Towards Scalable Bayesian Learning of Causal DAGs
This work addresses the challenge of scalable causal discovery for researchers and practitioners in fields like statistics and machine learning, offering incremental improvements in efficiency and performance.
The paper tackles the problem of Bayesian inference of causal directed acyclic graphs (DAGs) and causal effects from observed data, presenting algorithmic improvements that enable efficient sampling with larger candidate parent sets and a novel Bayesian method for causal effect estimation, which outperforms previous approaches in experiments.

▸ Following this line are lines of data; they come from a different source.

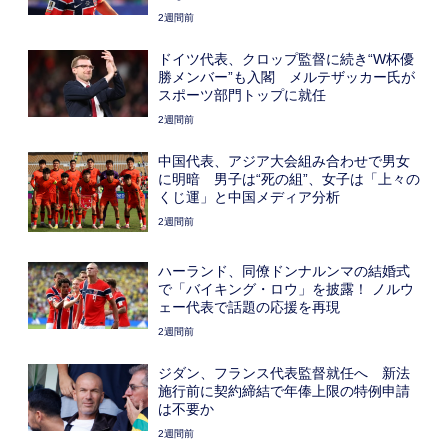
2週間前
ドイツ代表、クロップ監督に続き“W杯優
勝メンバー”も入閣 メルテザッカー氏が
スポーツ部門トップに就任
2週間前
中国代表、アジア大会組み合わせで男女
に明暗 男子は“死の組”、女子は「上々の
くじ運」と中国メディア分析
2週間前
ハーランド、同僚ドンナルンマの結婚式
で「バイキング・ロウ」を披露！ ノルウ
ェー代表で話題の応援を再現
2週間前
ジダン、フランス代表監督就任へ 新法
施行前に契約締結で年俸上限の特例申請
は不要か
2週間前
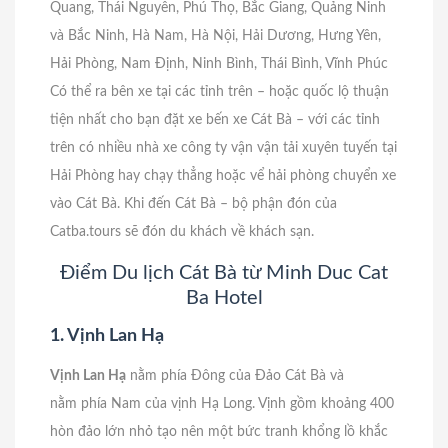
Quang, Thái Nguyên, Phú Thọ, Bắc Giang, Quảng Ninh
và Bắc Ninh, Hà Nam, Hà Nội, Hải Dương, Hưng Yên,
Hải Phòng, Nam Định, Ninh Bình, Thái Bình, Vĩnh Phúc
Có thể ra bên xe tại các tỉnh trên – hoặc quốc lộ thuận
tiện nhất cho bạn đặt xe bến xe Cát Bà – với các tỉnh
trên có nhiều nhà xe công ty vận vận tải xuyên tuyến tại
Hải Phòng hay chạy thẳng hoặc vể hải phòng chuyển xe
vào Cát Bà. Khi đến Cát Bà – bộ phận đón của
Catba.tours sẽ đón du khách về khách sạn.
Điểm Du lịch Cát Bà từ Minh Duc Cat
Ba Hotel
1. Vịnh Lan Hạ
Vịnh Lan Hạ
nằm phía Đông của Đảo Cát Bà và
nằm phía Nam của vịnh Hạ Long. Vịnh gồm khoảng 400
hòn đảo lớn nhỏ tạo nên một bức tranh khổng lồ khắc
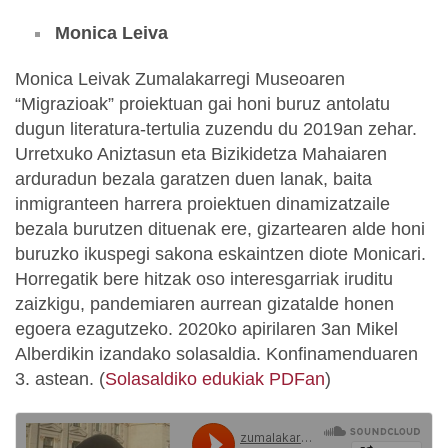
Monica Leiva
Monica Leivak Zumalakarregi Museoaren
“Migrazioak” proiektuan gai honi buruz antolatu
dugun literatura-tertulia zuzendu du 2019an zehar.
Urretxuko Aniztasun eta Bizikidetza Mahaiaren
arduradun bezala garatzen duen lanak, baita
inmigranteen harrera proiektuen dinamizatzaile
bezala burutzen dituenak ere, gizartearen alde honi
buruzko ikuspegi sakona eskaintzen diote Monicari.
Horregatik bere hitzak oso interesgarriak iruditu
zaizkigu, pandemiaren aurrean gizatalde honen
egoera ezagutzeko. 2020ko apirilaren 3an Mikel
Alberdikin izandako solasaldia. Konfinamenduaren
3. astean. (
Solasaldiko edukiak PDFan
)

We give methods for Bayesian inference of directed acyclic graphs, DAGs, and the induced causal effects from passively observed complete data. Our methods build on a recent Markov chain Monte Carlo scheme for learning Bayesian networks, which enables efficient approximate sampling from the graph posterior, provided that each node is assigned a small number $K$ of candidate parents. We present algorithmic techniques to significantly reduce the space and time requirements, which make the use of substantially larger values of $K$ feasible. Furthermore, we investigate the problem of selecting the candidate parents per node so as to maximize the covered posterior mass. Finally, we combine our sampling method with a novel Bayesian approach for estimating causal effects in linear Gaussian DAG models. Numerical experiments demonstrate the performance of our methods in detecting ancestor-descendant relations, and in causal effect estimation our Bayesian method is shown to outperform previous approaches.